One part of the entries below is wanted: the lines from the one containing "Lo sapevi che l ' argento colloidale" through the one containing "ISCRIZIONE MAIL". Write those out exactly and nothing else.

═════ PROVIDED DATA

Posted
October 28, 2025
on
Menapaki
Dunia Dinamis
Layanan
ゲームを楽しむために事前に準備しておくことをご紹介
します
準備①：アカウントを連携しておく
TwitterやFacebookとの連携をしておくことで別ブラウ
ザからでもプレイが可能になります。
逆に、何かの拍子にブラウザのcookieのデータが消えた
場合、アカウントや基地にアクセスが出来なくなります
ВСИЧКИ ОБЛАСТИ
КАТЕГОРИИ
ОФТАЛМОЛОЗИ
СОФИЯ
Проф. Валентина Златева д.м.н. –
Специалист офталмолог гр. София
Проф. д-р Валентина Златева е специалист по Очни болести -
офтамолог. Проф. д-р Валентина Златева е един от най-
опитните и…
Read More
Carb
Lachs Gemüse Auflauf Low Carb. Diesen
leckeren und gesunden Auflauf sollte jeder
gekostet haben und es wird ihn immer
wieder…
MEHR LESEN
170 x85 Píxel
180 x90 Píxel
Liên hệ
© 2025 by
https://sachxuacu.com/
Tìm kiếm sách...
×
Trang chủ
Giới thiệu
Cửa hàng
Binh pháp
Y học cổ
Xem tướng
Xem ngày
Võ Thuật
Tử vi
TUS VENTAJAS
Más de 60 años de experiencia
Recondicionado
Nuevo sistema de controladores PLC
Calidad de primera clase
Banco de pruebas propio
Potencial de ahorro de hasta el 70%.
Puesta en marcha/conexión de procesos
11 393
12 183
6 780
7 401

══════════
═════ PROVIDED DATA

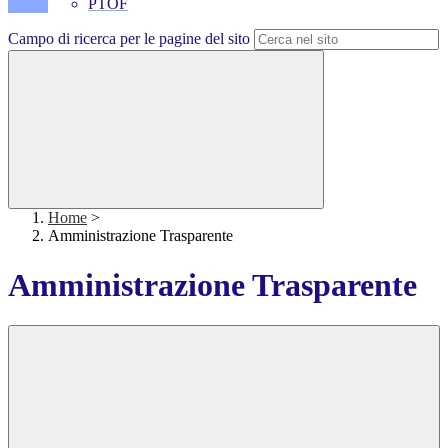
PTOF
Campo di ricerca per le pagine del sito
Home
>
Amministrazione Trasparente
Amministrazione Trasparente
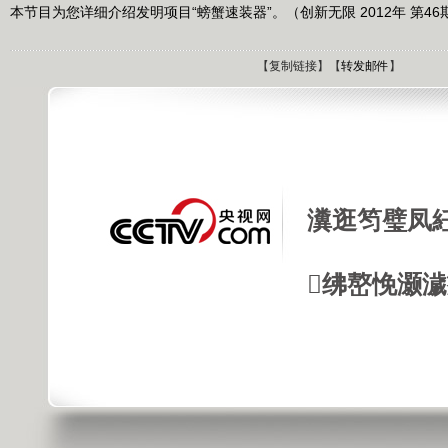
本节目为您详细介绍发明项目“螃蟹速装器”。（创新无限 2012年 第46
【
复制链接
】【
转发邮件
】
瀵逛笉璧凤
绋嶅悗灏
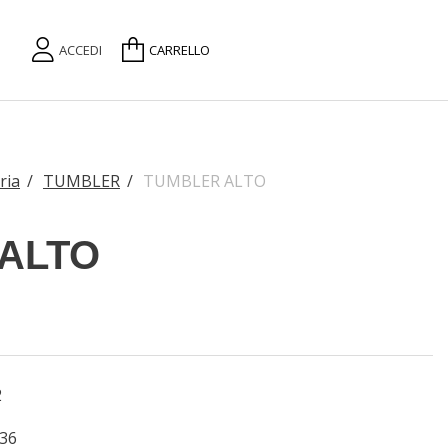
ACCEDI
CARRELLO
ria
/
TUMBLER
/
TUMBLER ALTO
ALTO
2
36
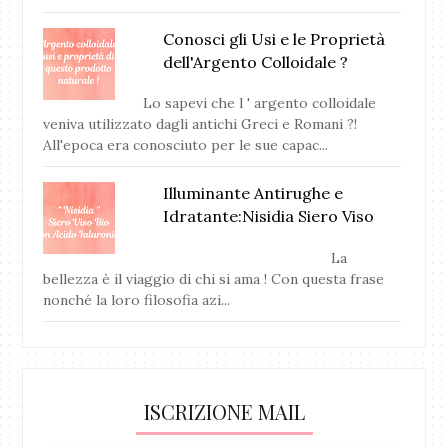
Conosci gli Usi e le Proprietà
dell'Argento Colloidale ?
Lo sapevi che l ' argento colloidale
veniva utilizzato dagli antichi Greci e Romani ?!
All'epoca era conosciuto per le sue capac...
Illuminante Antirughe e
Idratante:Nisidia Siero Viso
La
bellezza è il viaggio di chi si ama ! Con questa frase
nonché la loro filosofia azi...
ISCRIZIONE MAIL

══════════

[ANSWER AREA]
Lo sapevi che l ' argento colloidale
veniva utilizzato dagli antichi Greci e Romani ?!
All'epoca era conosciuto per le sue capac...
Illuminante Antirughe e
Idratante:Nisidia Siero Viso
La
bellezza è il viaggio di chi si ama ! Con questa frase
nonché la loro filosofia azi...
ISCRIZIONE MAIL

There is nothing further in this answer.